Each LMD test will cost about US$2-3, although the need to own a smartphone with a camera means Cooper sees LMD not as a tool for every farmer but rather as a more-accurate, on-site test for agricultural co-operatives and regulatory bodies.

Mobile Assay is also developing a prototype low-energy, lightweight ozone decontamination unit to treat infected crops. Cooper says the technology, often used in organic farming in the United States, can neutralise up to 90 per cent of the aflatoxin in a plant.
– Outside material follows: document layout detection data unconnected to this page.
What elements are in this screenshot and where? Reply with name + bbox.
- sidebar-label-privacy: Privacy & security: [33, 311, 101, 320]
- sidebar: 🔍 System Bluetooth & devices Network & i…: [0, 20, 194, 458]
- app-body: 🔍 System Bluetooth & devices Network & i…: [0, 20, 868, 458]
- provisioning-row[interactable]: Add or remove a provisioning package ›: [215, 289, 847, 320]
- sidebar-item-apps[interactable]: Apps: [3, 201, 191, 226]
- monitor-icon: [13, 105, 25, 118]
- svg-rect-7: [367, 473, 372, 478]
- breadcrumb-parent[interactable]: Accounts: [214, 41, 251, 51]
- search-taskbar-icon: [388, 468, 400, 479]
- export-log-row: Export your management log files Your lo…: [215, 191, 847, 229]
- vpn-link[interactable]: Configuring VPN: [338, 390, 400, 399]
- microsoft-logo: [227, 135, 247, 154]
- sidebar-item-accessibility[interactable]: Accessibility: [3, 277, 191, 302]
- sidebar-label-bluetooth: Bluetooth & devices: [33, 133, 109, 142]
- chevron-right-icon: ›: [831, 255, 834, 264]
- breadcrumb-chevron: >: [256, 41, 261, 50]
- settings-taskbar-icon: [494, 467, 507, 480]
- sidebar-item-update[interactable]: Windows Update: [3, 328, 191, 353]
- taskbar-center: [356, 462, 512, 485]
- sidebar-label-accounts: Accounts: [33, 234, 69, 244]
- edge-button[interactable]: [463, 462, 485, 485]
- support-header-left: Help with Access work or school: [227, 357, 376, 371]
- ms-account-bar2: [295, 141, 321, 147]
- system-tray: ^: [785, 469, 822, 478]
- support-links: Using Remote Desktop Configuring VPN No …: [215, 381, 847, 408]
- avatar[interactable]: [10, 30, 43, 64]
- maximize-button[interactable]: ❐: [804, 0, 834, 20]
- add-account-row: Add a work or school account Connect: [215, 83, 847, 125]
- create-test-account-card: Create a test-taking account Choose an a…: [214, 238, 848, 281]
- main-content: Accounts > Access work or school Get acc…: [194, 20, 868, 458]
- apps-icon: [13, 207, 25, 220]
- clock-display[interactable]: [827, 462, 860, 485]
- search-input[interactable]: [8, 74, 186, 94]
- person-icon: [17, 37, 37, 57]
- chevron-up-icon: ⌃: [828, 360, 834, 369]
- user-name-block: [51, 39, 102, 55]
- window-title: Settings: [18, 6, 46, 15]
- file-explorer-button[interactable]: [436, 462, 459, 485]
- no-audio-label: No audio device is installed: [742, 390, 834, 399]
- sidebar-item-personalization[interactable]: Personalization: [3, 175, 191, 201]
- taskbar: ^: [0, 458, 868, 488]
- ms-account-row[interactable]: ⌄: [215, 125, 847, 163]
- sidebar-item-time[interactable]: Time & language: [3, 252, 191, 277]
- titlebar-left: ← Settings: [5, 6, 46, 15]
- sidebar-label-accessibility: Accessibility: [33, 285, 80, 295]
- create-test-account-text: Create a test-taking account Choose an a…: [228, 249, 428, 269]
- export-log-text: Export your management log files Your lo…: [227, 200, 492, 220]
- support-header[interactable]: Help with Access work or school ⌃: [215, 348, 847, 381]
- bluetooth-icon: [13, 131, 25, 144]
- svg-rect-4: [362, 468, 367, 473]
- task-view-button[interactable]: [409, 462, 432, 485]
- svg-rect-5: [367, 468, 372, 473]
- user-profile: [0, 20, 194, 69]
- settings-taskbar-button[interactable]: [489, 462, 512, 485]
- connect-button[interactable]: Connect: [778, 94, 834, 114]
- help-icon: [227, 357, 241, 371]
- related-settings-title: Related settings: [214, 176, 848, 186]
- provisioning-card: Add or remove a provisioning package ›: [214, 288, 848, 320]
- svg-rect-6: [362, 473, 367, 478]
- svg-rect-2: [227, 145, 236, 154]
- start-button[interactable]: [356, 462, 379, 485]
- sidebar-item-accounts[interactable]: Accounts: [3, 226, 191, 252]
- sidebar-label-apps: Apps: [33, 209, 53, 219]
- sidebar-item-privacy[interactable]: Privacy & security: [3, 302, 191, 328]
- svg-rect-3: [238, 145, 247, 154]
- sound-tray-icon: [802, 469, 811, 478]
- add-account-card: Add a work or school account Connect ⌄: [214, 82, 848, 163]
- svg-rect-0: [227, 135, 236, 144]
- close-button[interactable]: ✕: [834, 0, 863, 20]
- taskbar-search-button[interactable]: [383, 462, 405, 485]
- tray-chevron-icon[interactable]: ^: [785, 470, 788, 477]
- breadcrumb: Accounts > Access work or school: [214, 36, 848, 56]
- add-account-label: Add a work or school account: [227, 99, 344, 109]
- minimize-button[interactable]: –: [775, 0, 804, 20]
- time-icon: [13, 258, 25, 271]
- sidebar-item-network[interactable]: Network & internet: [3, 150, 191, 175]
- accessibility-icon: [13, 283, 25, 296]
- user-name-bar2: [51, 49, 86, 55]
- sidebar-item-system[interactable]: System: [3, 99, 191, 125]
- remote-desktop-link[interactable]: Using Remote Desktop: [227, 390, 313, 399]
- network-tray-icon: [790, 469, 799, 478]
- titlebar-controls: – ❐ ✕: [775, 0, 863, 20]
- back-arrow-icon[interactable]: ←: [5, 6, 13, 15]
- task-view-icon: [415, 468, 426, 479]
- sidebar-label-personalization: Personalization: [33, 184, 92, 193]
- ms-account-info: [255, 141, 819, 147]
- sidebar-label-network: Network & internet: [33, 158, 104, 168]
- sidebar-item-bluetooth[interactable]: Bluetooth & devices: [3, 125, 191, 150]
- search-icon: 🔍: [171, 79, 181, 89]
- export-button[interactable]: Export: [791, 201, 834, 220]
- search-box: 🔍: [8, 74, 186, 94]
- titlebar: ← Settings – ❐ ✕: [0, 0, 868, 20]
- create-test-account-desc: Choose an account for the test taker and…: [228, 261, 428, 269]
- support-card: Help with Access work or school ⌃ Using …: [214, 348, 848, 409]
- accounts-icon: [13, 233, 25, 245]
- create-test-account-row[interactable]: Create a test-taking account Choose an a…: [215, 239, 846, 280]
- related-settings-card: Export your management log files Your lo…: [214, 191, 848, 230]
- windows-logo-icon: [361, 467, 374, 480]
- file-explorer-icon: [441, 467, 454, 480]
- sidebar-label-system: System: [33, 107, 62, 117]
“You need to be able to couple diagnostics with treatments,” says Cooper. “It’s one thing to have an easy-to-use and low-cost diagnostic, but then there is the larger question of what to do when you find out that you have a problem. What we’re trying to do is answer both questions.”

This week (5 November), The International Food Policy Research Institute will launch a series of 19 policy briefs on managing aflatoxins.

Several briefs examine effective detection and diagnostic technologies, including one on Blue Boxes, portable grain-testing tools that allow for on-the-spot testing of crops at any stage of the supply chain.

“The series provides a good way of bringing together up-to-date information on aflatoxins by experts,” said Delia Grace, veterinary epidemiologist at the International Livestock Research Institute, in a story posted on IFPRI's website.